[Start of Attachment]

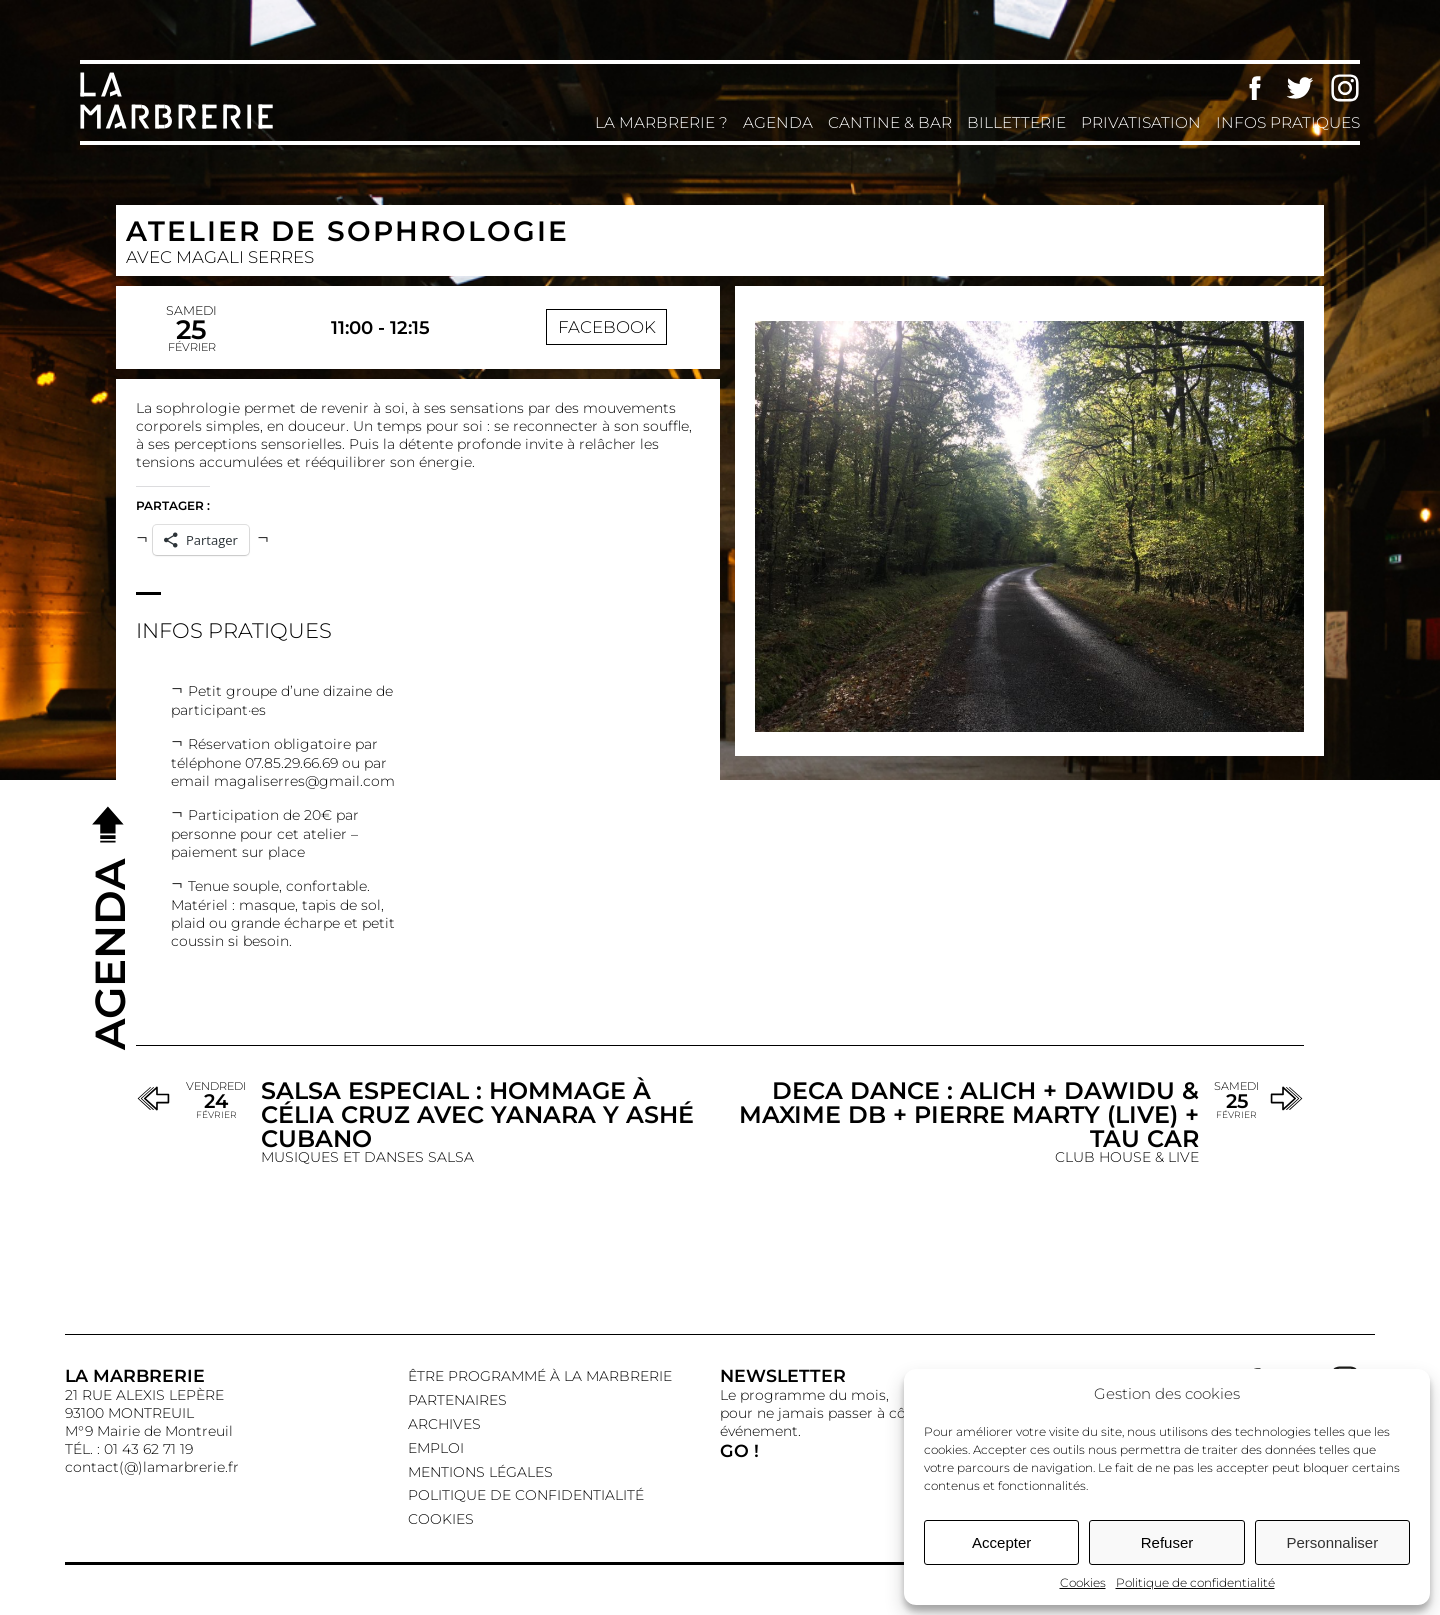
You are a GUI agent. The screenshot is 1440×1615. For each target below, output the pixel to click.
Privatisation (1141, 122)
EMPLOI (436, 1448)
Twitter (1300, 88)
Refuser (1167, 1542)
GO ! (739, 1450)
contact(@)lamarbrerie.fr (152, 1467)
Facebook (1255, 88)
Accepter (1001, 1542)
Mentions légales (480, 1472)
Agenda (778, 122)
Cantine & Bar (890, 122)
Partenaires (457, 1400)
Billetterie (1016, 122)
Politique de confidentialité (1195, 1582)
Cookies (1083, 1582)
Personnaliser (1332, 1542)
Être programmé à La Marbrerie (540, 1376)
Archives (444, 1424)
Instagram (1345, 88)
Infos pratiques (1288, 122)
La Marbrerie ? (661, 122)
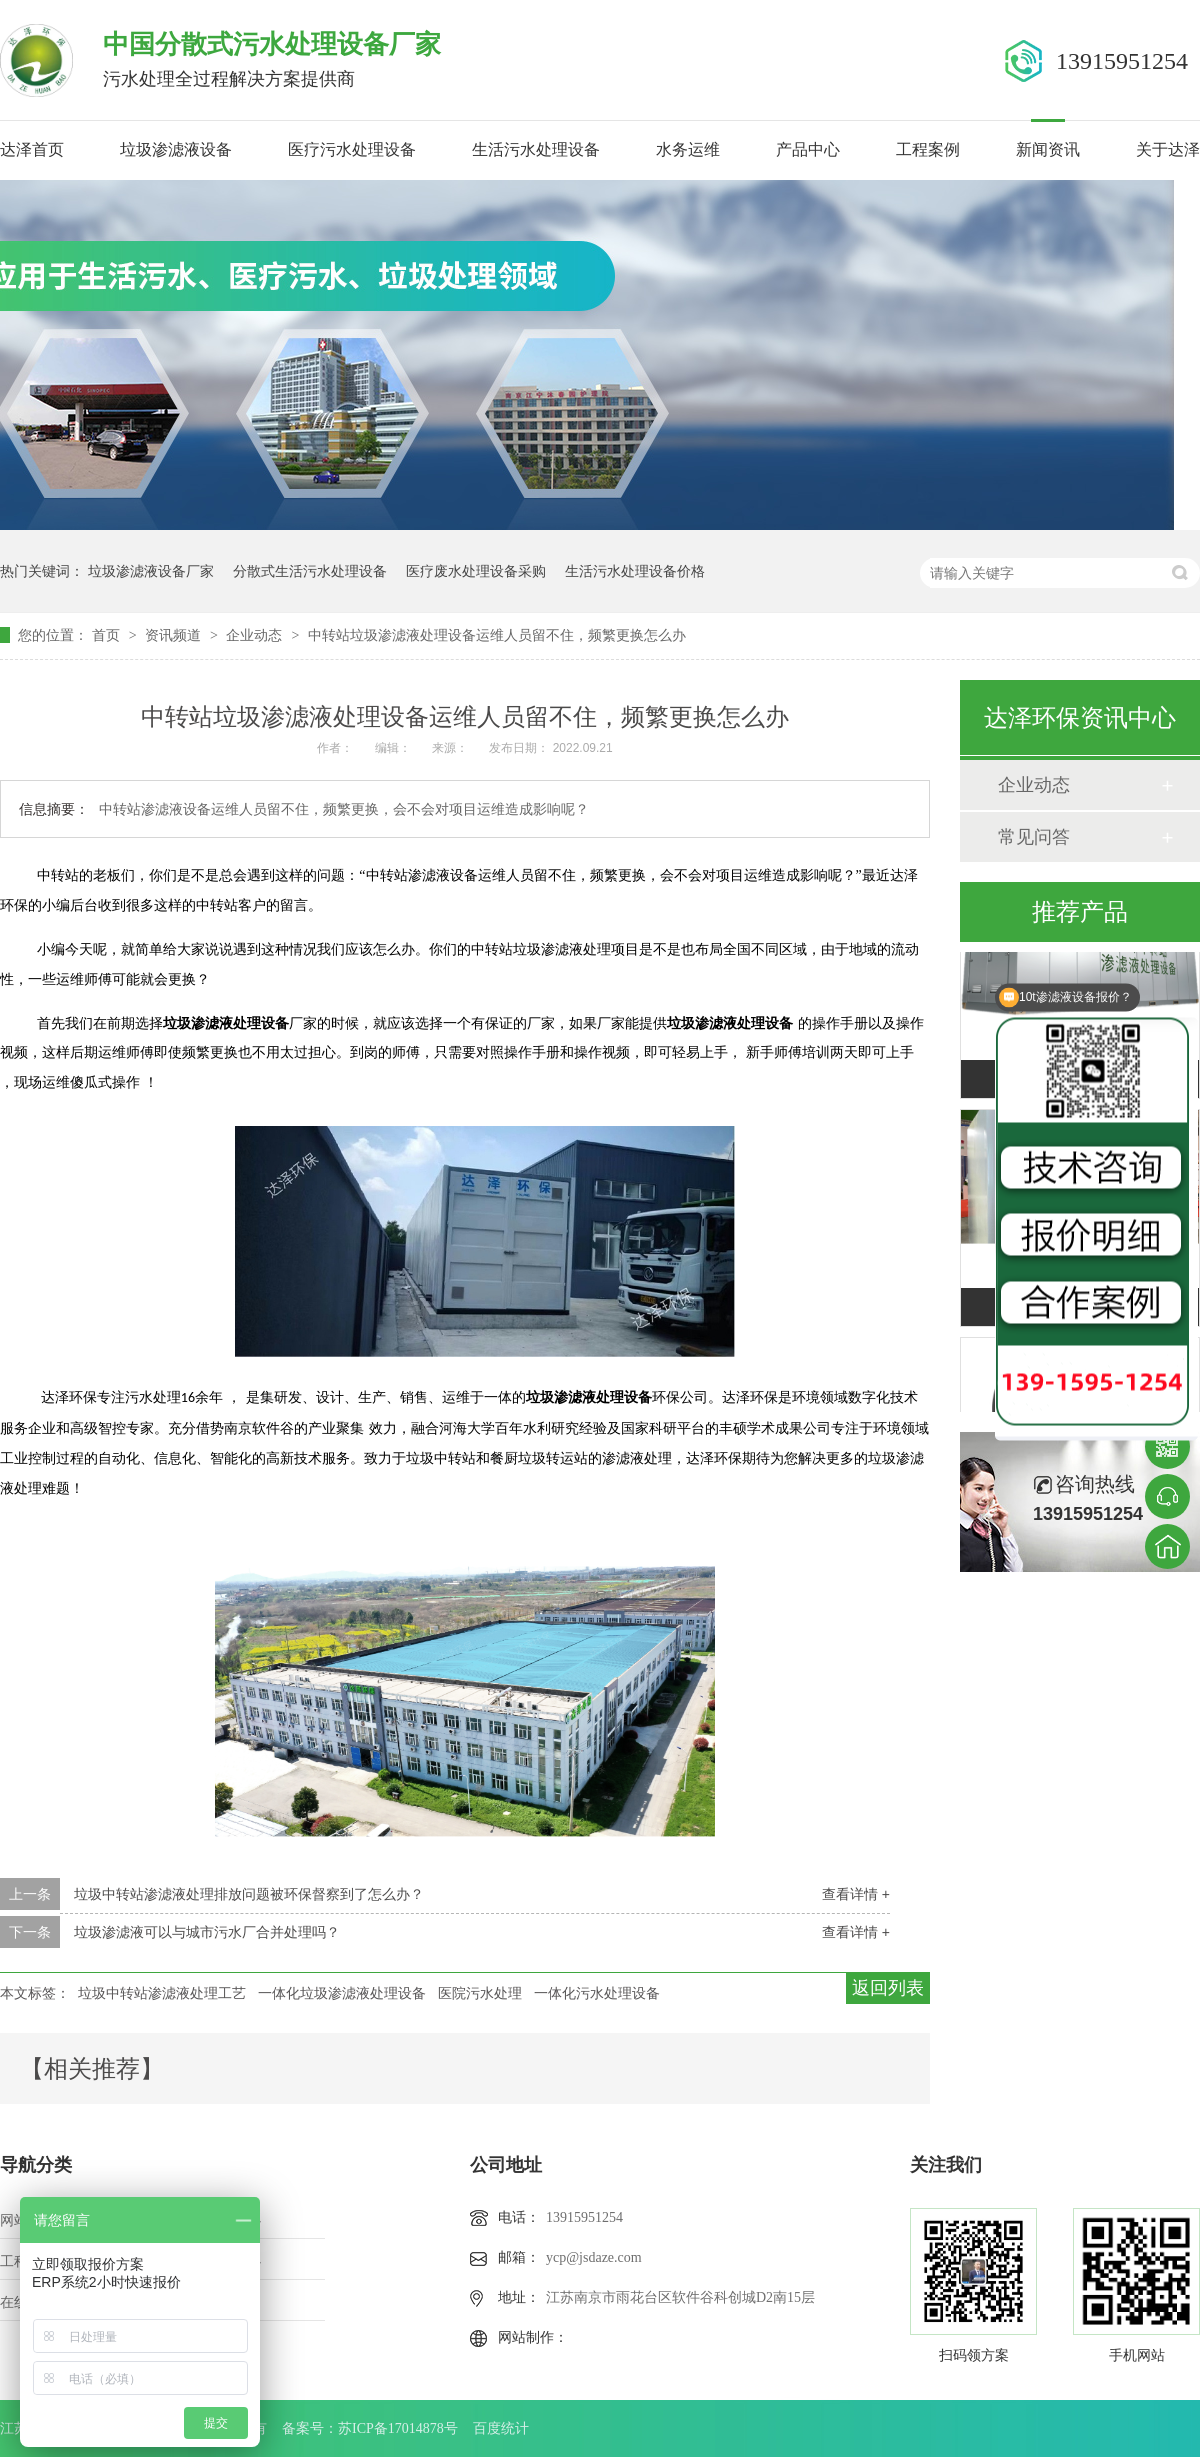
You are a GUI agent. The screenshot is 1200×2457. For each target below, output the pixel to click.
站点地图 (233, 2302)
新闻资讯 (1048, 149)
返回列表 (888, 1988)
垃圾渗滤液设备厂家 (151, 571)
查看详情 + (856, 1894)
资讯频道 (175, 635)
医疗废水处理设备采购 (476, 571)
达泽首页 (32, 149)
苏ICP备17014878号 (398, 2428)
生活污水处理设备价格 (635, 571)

[End of Attachment]

• **WORK ITEM**: Word for word, retype the material above without its pictures.

• **THE COMPLETED TASK**:
You are a GUI agent. The screenshot is 1440×1615. For each target below, output the pixel to click.
Privatisation (1141, 122)
EMPLOI (436, 1448)
Twitter (1300, 88)
Refuser (1167, 1542)
GO ! (739, 1450)
contact(@)lamarbrerie.fr (152, 1467)
Facebook (1255, 88)
Accepter (1001, 1542)
Mentions légales (480, 1472)
Agenda (778, 122)
Cantine & Bar (890, 122)
Partenaires (457, 1400)
Billetterie (1016, 122)
Politique de confidentialité (1195, 1582)
Cookies (1083, 1582)
Personnaliser (1332, 1542)
Être programmé à La Marbrerie (540, 1376)
Archives (444, 1424)
Instagram (1345, 88)
Infos pratiques (1288, 122)
La Marbrerie ? (661, 122)
You are a GUI agent. The screenshot is 1200×2457. For each target below, output the pixel to click.
站点地图 (233, 2302)
新闻资讯 (1048, 149)
返回列表 (888, 1988)
垃圾渗滤液设备厂家 (151, 571)
查看详情 + (856, 1894)
资讯频道 (175, 635)
医疗废水处理设备采购 (476, 571)
达泽首页 (32, 149)
苏ICP备17014878号 (398, 2428)
生活污水处理设备价格 (635, 571)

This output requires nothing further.